Libertarian Colin Gibson was elected to Ward 4 Moderator on November 7th. Colin won 738 to 331. There were 8 write-in votes. Colin is an advocate of crypto currency, police accountability, and agorism. Colin is known by many in the liberty community, and presumably by some in the anti-liberty community. However, there is no indication that he is known by the population at large, and he states that he did not run a campaign. Colin ran against Inbal Rejwan-Day. She was not an incumbent as Woullard Lett was the outgoing moderator according to a phone call to the Manchester City Clerk on November 9th at 1pm.

I do not consider this an achievement of republicanism (more commonly, but less accurately known as democracy). I hold no delusions that the majority of people living under Manchester intended to elect a libertarian. But statism is no more an efficient means of management than it is a moral one. And attempting or pretending as the case may be, to spread power across the general population is an even more ridiculous form of organization.

Running an organization is a work. Whether its moral work or aggressive work is not relevant to the amount of time it takes. Expecting people to run the government, in addition to their actual jobs and whatever else they may have going on in their lives is unreasonable. Most people do not have the time to dedicate to hiring qualified people, whatever that means to them, and many do not have the inclination. If this method of hiring was suggested with any other organization, it would be rightfully laughed off. What makes you, I, or the guy down the street any more qualified to choose the CEO of the US than they are to choose the CEO of Shell? Nothing that I am aware of. There are instances where one or more candidate declares their intention to kill, steal, or generally be predacious more so than the other candidate. At the same time, I’ve seen some applications and resumes seriously submitted that had some very silly things listed on them. But this is not the norm. In most instances, people are left attempting to choose from equally horrible or equally cryptic candidates, OR they are asked to Sophie’s Choice not only their rights but the rights of the entire population. Which would you prefer: to loose gun rights or for chemo patients to be prevented from accessing marijuana?, is not an academic question for most  people who are eligible to vote in the US gang’s elections.

It dilutes feelings of responsibility. Of course, people are actually responsible for the actions that they take, and this includes ordering that a particular individual be given power, but people do act differently when they can point out that they are not the only person who choose a particular action. This gives reason to believe that large groups of people making a decision will make poorer decisions than a smaller group or a single person. People often vote for things that they would never enforce themselves, regardless of whether they had to means to do so.

A temporary manager of a gang has more perverse incentives than a private property owner, or even than a long-term manager of a gang. A person who is given run of a landmass for eight years or so has an incentive to milk it for all its worth and let his successor deal with the ruins. Even the State itself recognizes this when it puts fiduciary responsibilities on usufruct/right of use holders.

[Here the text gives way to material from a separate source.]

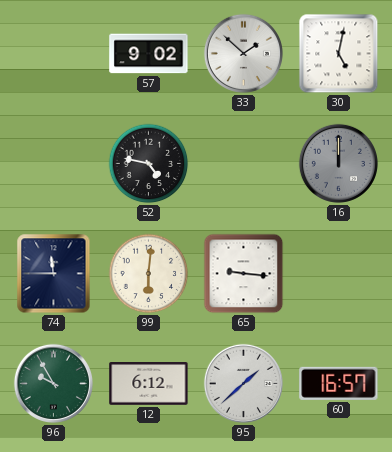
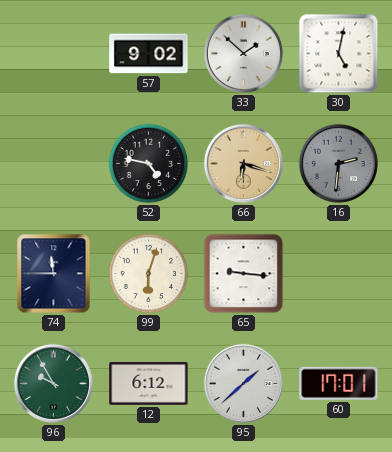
66: none -> 6:18
16: 12:00 -> 2:31
99: 6:01 -> 6:03
60: 16:57 -> 17:01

It creates poor time preferences. Even a well meaning official is judged on odd criteria. Instead of the long-term good of the area, elections shift the focus onto hyper-short time frames, incentivizing officials to focus on short-term rather than long-term solutions and encouraging voters to look for the same.

Democracy and republicanism are worse than mob rule. In democracy 50% + 1 may enforce their will on the minority. Under republicanism there may be further restrictions. In mob rule, 50% + 1 may look around, decide they don’t like those odds, and go off to mind their own business. Both systems allow people to undertake immoral acts that they would not otherwise undertake. This contributes to, but does not outright cause as people are responsible for their own actions, the moral degradation of societies.

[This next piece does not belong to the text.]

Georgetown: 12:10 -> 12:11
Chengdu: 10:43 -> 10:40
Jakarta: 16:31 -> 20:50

Republicanism creates an even greater need for the occupying gang to convert members to its teachings. The DOE and public schools have the task of making sure that enough people subscribe to whatever it is that that particular gang wants to get done. The gang no longer needs just compliance- it needs your faith. If the gang does not successfully destroy independent thinking in enough eligible voters those voters may decide to do something other than what the gang wants, and that is not the point of any form of government.

To some extent, its an illusion anyway.

 

I do not believe that all elections are full fabrications, but “if voting made any difference they wouldn’t let us do it.” There are some palliative actions that can be achieved through voting. However, not only is there no way to vote yourself into freedom, there is no way to vote yourself long-term into a position that the State does not want you to be in. At no point is Jannet Yellen or any of her successors going to announce “Well, the people have spoken and they don’t want us anymore; time to go home.” And illusions cost money. It is more expensive for tax-victims to fund the State plus the illusion of control than it is to fund the State only. So to add insult to injury republicanism is a more expensive form of statism.

I am not saying that you shouldn’t vote. That is a convoluted trolly-problem that I am not going to tackle here. What I am saying is that voting is palliative, it has limits, and if used it should be used in addition to rather than instead of other methods of gaining freedom.